··· EXERCISE MATERIAL ···

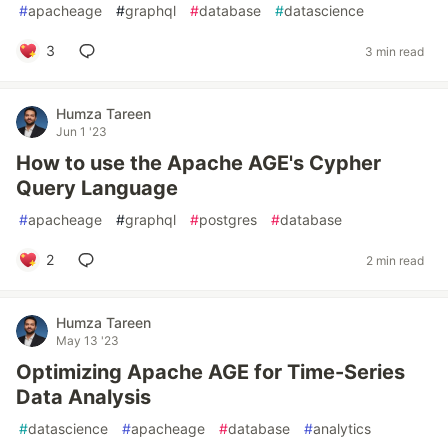
#
apacheage
#
graphql
#
database
#
datascience
3
3 min read
Humza Tareen
Jun 1 '23
How to use the Apache AGE's Cypher
Query Language
#
apacheage
#
graphql
#
postgres
#
database
2
2 min read
Humza Tareen
May 13 '23
Optimizing Apache AGE for Time-Series
Data Analysis
#
datascience
#
apacheage
#
database
#
analytics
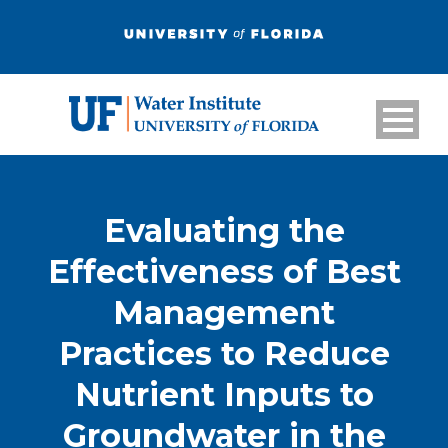
Evaluating the
Effectiveness of Best
Management
Practices to Reduce
Nutrient Inputs to
Groundwater in the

···

## TASK OBJECTIVE
None of the images should be copied, but every entry must be given again exactly.

## RESPONSE AREA
#
apacheage
#
graphql
#
database
#
datascience
3
3 min read
Humza Tareen
Jun 1 '23
How to use the Apache AGE's Cypher
Query Language
#
apacheage
#
graphql
#
postgres
#
database
2
2 min read
Humza Tareen
May 13 '23
Optimizing Apache AGE for Time-Series
Data Analysis
#
datascience
#
apacheage
#
database
#
analytics
Evaluating the
Effectiveness of Best
Management
Practices to Reduce
Nutrient Inputs to
Groundwater in the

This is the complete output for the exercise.